Warm, positive, sincere texts are a good start, and I would truly applaud an effort to educate people about how to be more supportive—not only in texts but IRL. But while this app could conceivably help people, even the most supportive conversation may not be enough to "prevent tragedy". And Samsung and BBDO shouldn't suggest that it is. In fact, an initiative like this should include a callout explicitly encouraging people to seek professional help.
Execution
In addition, the app doesn't seem to work terribly well. We tried the keyboard on a couple of Android phones. On the first, it completely failed to work. Despite being installed and activated within a supposedly supported version of Android, the keyboard simply did not appear on the screen in any of several messaging apps.

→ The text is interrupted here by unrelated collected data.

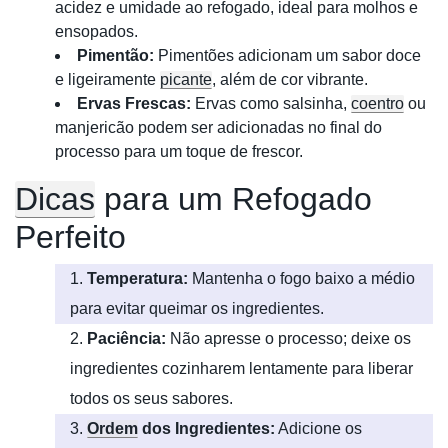
acidez e umidade ao refogado, ideal para molhos e
ensopados.
Pimentão:
Pimentões adicionam um sabor doce
e ligeiramente
picante
, além de cor vibrante.
Ervas Frescas:
Ervas como salsinha,
coentro
ou
manjericão podem ser adicionadas no final do
processo para um toque de frescor.
Dicas
para um Refogado
Perfeito
Temperatura:
Mantenha o fogo baixo a médio
para evitar queimar os ingredientes.
Paciência:
Não apresse o processo; deixe os
ingredientes cozinharem lentamente para liberar
todos os seus sabores.
Ordem
dos Ingredientes:
Adicione os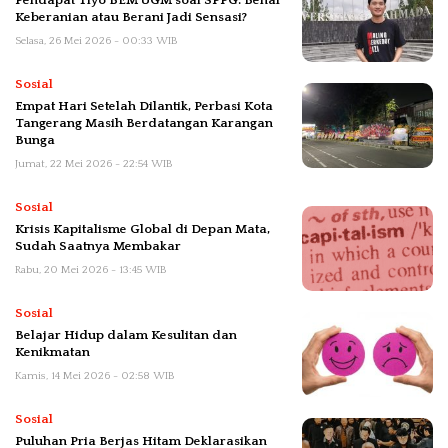
Pendapat Tiyo BEM UGM soal SPPG: Benar
Keberanian atau Berani Jadi Sensasi?
Selasa, 26 Mei 2026 - 00:33 WIB
Sosial
Empat Hari Setelah Dilantik, Perbasi Kota
Tangerang Masih Berdatangan Karangan
Bunga
Jumat, 22 Mei 2026 - 22:54 WIB
Sosial
Krisis Kapitalisme Global di Depan Mata,
Sudah Saatnya Membakar
Rabu, 20 Mei 2026 - 13:45 WIB
Sosial
Belajar Hidup dalam Kesulitan dan
Kenikmatan
Kamis, 14 Mei 2026 - 02:58 WIB
Sosial
Puluhan Pria Berjas Hitam Deklarasikan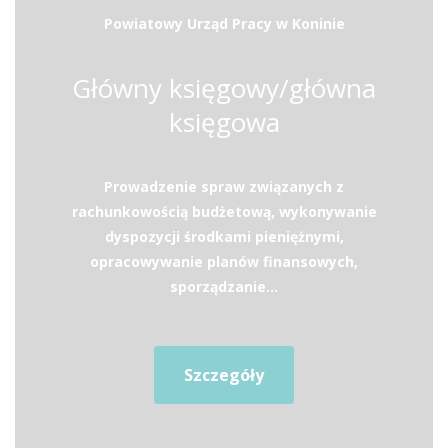
Powiatowy Urząd Pracy w Koninie
Główny księgowy/główna
księgowa
Prowadzenie spraw związanych z
rachunkowością budżetową, wykonywanie
dyspozycji środkami pieniężnymi,
opracowywanie planów finansowych,
sporządzanie...
Szczegóły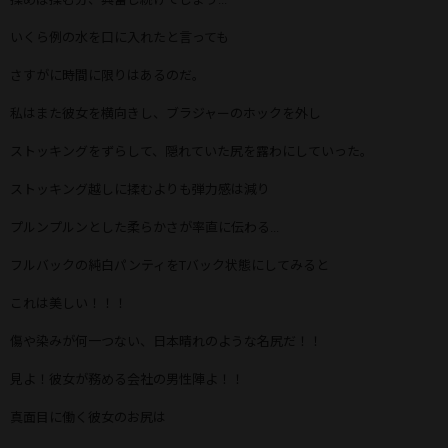
いくら例の水を口に入れたと言っても
さすがに時間に限りはあるのだ。
私はまた彼女を横向きし、ブラジャーのホックを外し
ストッキングをずらして、隠れていた尻を露わにしていった。
ストッキング越しに揉むよりも弾力感は減り
プルンプルンとした柔らかさが率直に伝わる...
フルバックの純白パンティをTバック状態にしてみると
これは美しい！！！
傷や染みが何一つない、日本晴れのような名尻だ！！
見よ！彼女が務める会社の男性陣よ！！
真面目に働く彼女のお尻は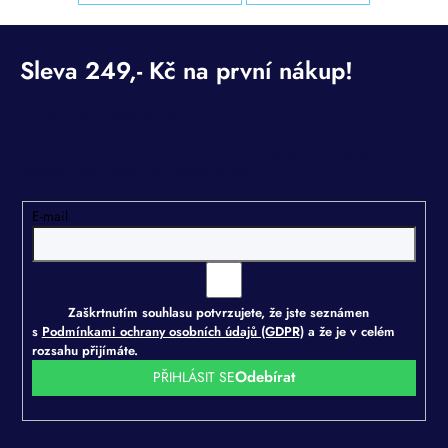
Odebírat newsletter
Vložte svůj e-mail a my vám budeme zasílat informace o
nových produktech na našem e-shopu.
E-mail
Zaškrtnutím souhlasu potvrzujete, že jste seznámen
s
Podmínkami ochrany osobních údajů (GDPR)
a že je v celém
rozsahu přijímáte.
PŘIHLÁSIT SE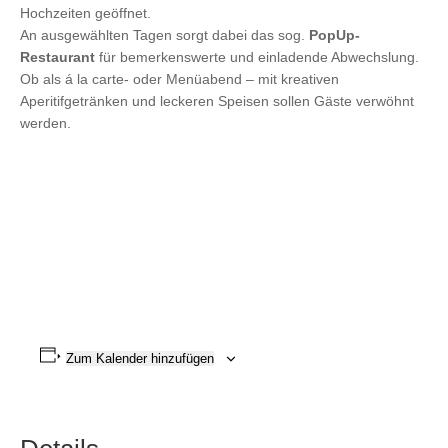
Hochzeiten geöffnet.
An ausgewählten Tagen sorgt dabei das sog.
PopUp-
Restaurant
für bemerkenswerte und einladende Abwechslung.
Ob als á la carte- oder Menüabend – mit kreativen
Aperitifgetränken und leckeren Speisen sollen Gäste verwöhnt
werden.
Zum Kalender hinzufügen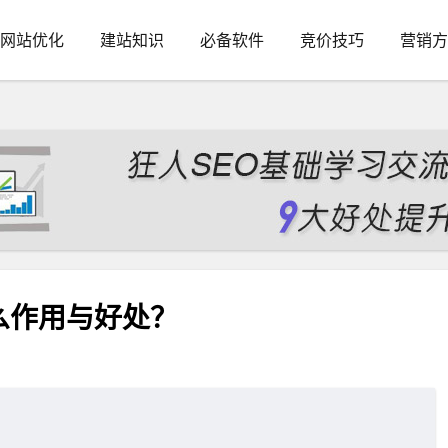
网站优化
建站知识
必备软件
竞价技巧
营销方
什么作用与好处？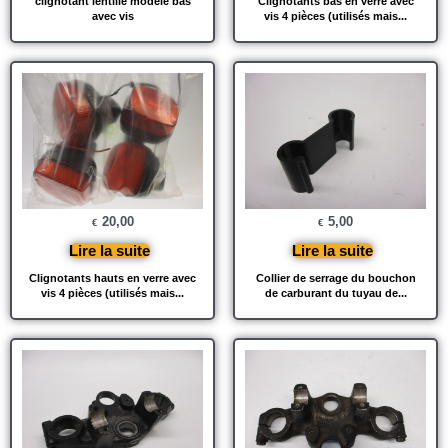
clignotant lentille modèle bas
Clignotants bas en verre avec
avec vis
vis 4 pièces (utilisés mais...
20,00
5,00
€
€
Lire la suite
Lire la suite
Clignotants hauts en verre avec
Collier de serrage du bouchon
vis 4 pièces (utilisés mais...
de carburant du tuyau de...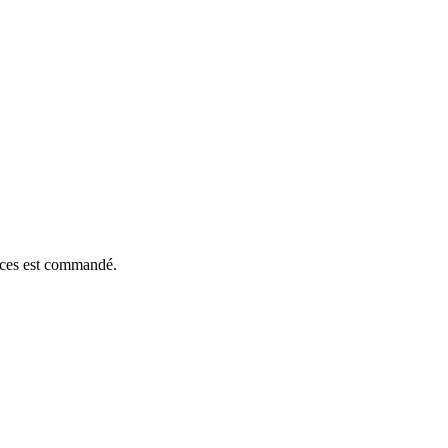
ièces est commandé.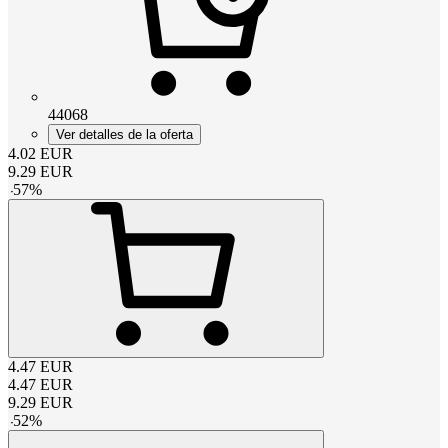
44068
Ver detalles de la oferta
4.02
EUR
9.29
EUR
-
57
%
4.47
EUR
4.47
EUR
9.29
EUR
-
52
%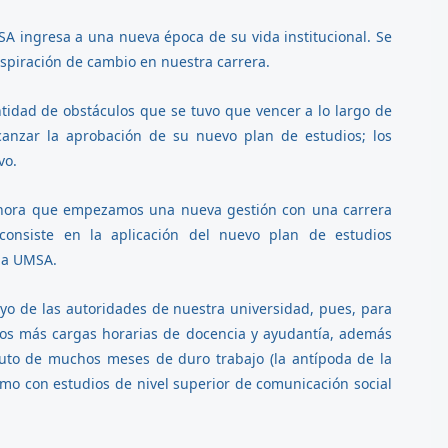
SA ingresa a una nueva época de su vida institucional. Se
aspiración de cambio en nuestra carrera.
ntidad de obstáculos que se tuvo que vencer a lo largo de
canzar la aprobación de su nuevo plan de estudios; los
vo.
 Ahora que empezamos una nueva gestión con una carrera
onsiste en la aplicación del nuevo plan de estudios
 la UMSA.
o de las autoridades de nuestra universidad, pues, para
itamos más cargas horarias de docencia y ayudantía, además
ruto de muchos meses de duro trabajo (la antípoda de la
imo con estudios de nivel superior de comunicación social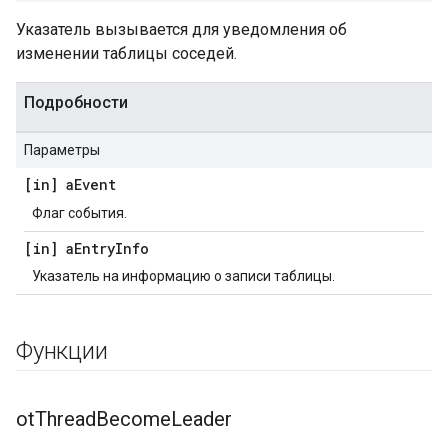
Указатель вызывается для уведомления об
изменении таблицы соседей.
Подробности
Параметры
[in] a
Event
Флаг события.
[in] a
Entry
Info
Указатель на информацию о записи таблицы.
Функции
ot
Thread
Become
Leader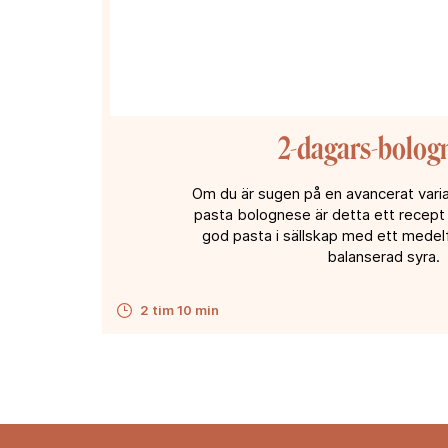
2-dagars-bolog
Om du är sugen på en avancerat varia
pasta bolognese är detta ett recept f
god pasta i sällskap med ett medelf
balanserad syra.
2 tim 10 min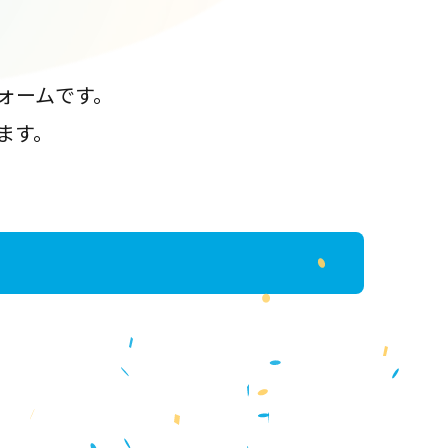
ォームです。
ます。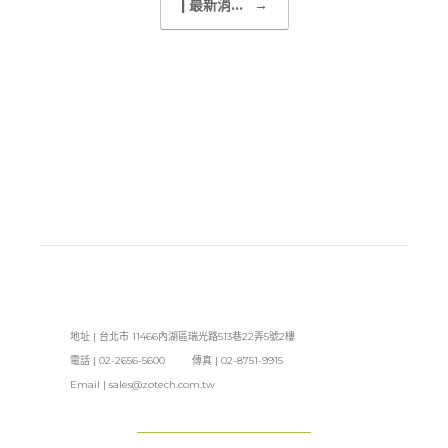
| 最新消...
→
地址 | 台北市 11466內湖區瑞光路513巷22弄5號2樓
電話 | 02-2656-5600 傳真 | 02-8751-9915
Email |
sales@zotech.com.tw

On another phone, the keyboard functioned. However, after trying as many scenarios as we could think of, our impression was that it uses a fairly limited database of triggers. The app often made no suggestions at all for phrases we thought could have been more caring. It even failed to offer alternatives for slight variations (including minor typos) on the phrases used in the film. All of this calls into question the app's actual usefulness for its stated purpose. Perhaps future updates will improve it, or maybe it works better in Thai.
Conclusion
To be honest, the concept of an app intelligent enough to work as a viable tool for such a complex, fraught situation as this is dubious at best. When you think about how even simple word-by-word autocorrect can fail, and how poor machine translation is, I just don't think the technology is up to this challenge yet.
Now, factor in that this is the time of year that award entries are due (Cannes Lions entries were due on 20 April), and...say, what's that smell? Yep, I think it might be award bait.
Matthew Miller is the online editor of Campaign Asia-Pacific. Colleagues Jenny Chan and Rick Boost contributed by testing the app.